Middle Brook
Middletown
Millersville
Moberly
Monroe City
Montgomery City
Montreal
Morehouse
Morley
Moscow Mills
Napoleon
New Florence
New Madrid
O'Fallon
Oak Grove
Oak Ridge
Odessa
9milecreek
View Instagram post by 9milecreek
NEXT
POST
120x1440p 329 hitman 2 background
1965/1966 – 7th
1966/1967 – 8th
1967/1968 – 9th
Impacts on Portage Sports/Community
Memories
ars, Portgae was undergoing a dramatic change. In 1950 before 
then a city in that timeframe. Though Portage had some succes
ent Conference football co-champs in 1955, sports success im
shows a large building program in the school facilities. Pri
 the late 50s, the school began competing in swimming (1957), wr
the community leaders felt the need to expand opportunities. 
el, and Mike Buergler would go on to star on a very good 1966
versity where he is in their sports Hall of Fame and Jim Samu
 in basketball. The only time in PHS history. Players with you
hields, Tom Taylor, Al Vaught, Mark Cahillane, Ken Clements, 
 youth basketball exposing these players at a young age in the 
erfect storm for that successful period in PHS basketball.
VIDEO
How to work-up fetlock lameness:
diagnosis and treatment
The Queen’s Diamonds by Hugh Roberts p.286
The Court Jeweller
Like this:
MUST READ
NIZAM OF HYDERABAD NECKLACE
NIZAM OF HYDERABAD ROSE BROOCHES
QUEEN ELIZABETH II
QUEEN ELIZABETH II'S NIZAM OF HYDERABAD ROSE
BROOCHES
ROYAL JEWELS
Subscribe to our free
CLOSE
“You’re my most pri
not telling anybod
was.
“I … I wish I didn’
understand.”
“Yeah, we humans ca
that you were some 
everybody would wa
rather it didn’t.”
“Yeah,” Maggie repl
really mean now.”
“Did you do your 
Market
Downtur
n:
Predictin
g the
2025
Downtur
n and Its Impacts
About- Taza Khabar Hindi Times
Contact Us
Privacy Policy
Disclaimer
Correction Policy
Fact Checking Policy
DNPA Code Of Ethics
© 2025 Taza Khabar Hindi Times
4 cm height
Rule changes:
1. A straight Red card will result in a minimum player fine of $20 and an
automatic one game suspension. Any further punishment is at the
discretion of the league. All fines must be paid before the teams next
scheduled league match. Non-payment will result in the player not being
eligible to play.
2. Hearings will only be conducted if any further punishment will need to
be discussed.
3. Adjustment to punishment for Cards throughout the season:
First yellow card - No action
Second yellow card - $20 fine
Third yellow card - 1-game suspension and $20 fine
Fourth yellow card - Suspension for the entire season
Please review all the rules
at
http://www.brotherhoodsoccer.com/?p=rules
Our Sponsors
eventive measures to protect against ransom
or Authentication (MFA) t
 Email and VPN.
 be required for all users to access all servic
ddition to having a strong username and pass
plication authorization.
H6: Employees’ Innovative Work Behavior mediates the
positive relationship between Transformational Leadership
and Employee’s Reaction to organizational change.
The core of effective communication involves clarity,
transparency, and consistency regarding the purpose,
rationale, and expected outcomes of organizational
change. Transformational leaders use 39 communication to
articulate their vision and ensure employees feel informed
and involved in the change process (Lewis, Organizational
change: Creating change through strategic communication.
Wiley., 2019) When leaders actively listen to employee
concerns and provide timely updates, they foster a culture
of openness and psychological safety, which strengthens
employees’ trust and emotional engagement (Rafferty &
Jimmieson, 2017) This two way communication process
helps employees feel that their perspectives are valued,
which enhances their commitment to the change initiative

────────────────────

## Problem requirements
Repeat the entire listing above, keeping every line exactly the same.

## Task response
Middle Brook
Middletown
Millersville
Moberly
Monroe City
Montgomery City
Montreal
Morehouse
Morley
Moscow Mills
Napoleon
New Florence
New Madrid
O'Fallon
Oak Grove
Oak Ridge
Odessa
9milecreek
View Instagram post by 9milecreek
NEXT
POST
120x1440p 329 hitman 2 background
1965/1966 – 7th
1966/1967 – 8th
1967/1968 – 9th
Impacts on Portage Sports/Community
Memories
ars, Portgae was undergoing a dramatic change. In 1950 before 
then a city in that timeframe. Though Portage had some succes
ent Conference football co-champs in 1955, sports success im
shows a large building program in the school facilities. Pri
 the late 50s, the school began competing in swimming (1957), wr
the community leaders felt the need to expand opportunities. 
el, and Mike Buergler would go on to star on a very good 1966
versity where he is in their sports Hall of Fame and Jim Samu
 in basketball. The only time in PHS history. Players with you
hields, Tom Taylor, Al Vaught, Mark Cahillane, Ken Clements, 
 youth basketball exposing these players at a young age in the 
erfect storm for that successful period in PHS basketball.
VIDEO
How to work-up fetlock lameness:
diagnosis and treatment
The Queen’s Diamonds by Hugh Roberts p.286
The Court Jeweller
Like this:
MUST READ
NIZAM OF HYDERABAD NECKLACE
NIZAM OF HYDERABAD ROSE BROOCHES
QUEEN ELIZABETH II
QUEEN ELIZABETH II'S NIZAM OF HYDERABAD ROSE
BROOCHES
ROYAL JEWELS
Subscribe to our free
CLOSE
“You’re my most pri
not telling anybod
was.
“I … I wish I didn’
understand.”
“Yeah, we humans ca
that you were some 
everybody would wa
rather it didn’t.”
“Yeah,” Maggie repl
really mean now.”
“Did you do your 
Market
Downtur
n:
Predictin
g the
2025
Downtur
n and Its Impacts
About- Taza Khabar Hindi Times
Contact Us
Privacy Policy
Disclaimer
Correction Policy
Fact Checking Policy
DNPA Code Of Ethics
© 2025 Taza Khabar Hindi Times
4 cm height
Rule changes:
1. A straight Red card will result in a minimum player fine of $20 and an
automatic one game suspension. Any further punishment is at the
discretion of the league. All fines must be paid before the teams next
scheduled league match. Non-payment will result in the player not being
eligible to play.
2. Hearings will only be conducted if any further punishment will need to
be discussed.
3. Adjustment to punishment for Cards throughout the season:
First yellow card - No action
Second yellow card - $20 fine
Third yellow card - 1-game suspension and $20 fine
Fourth yellow card - Suspension for the entire season
Please review all the rules
at
http://www.brotherhoodsoccer.com/?p=rules
Our Sponsors
eventive measures to protect against ransom
or Authentication (MFA) t
 Email and VPN.
 be required for all users to access all servic
ddition to having a strong username and pass
plication authorization.
H6: Employees’ Innovative Work Behavior mediates the
positive relationship between Transformational Leadership
and Employee’s Reaction to organizational change.
The core of effective communication involves clarity,
transparency, and consistency regarding the purpose,
rationale, and expected outcomes of organizational
change. Transformational leaders use 39 communication to
articulate their vision and ensure employees feel informed
and involved in the change process (Lewis, Organizational
change: Creating change through strategic communication.
Wiley., 2019) When leaders actively listen to employee
concerns and provide timely updates, they foster a culture
of openness and psychological safety, which strengthens
employees’ trust and emotional engagement (Rafferty &
Jimmieson, 2017) This two way communication process
helps employees feel that their perspectives are valued,
which enhances their commitment to the change initiative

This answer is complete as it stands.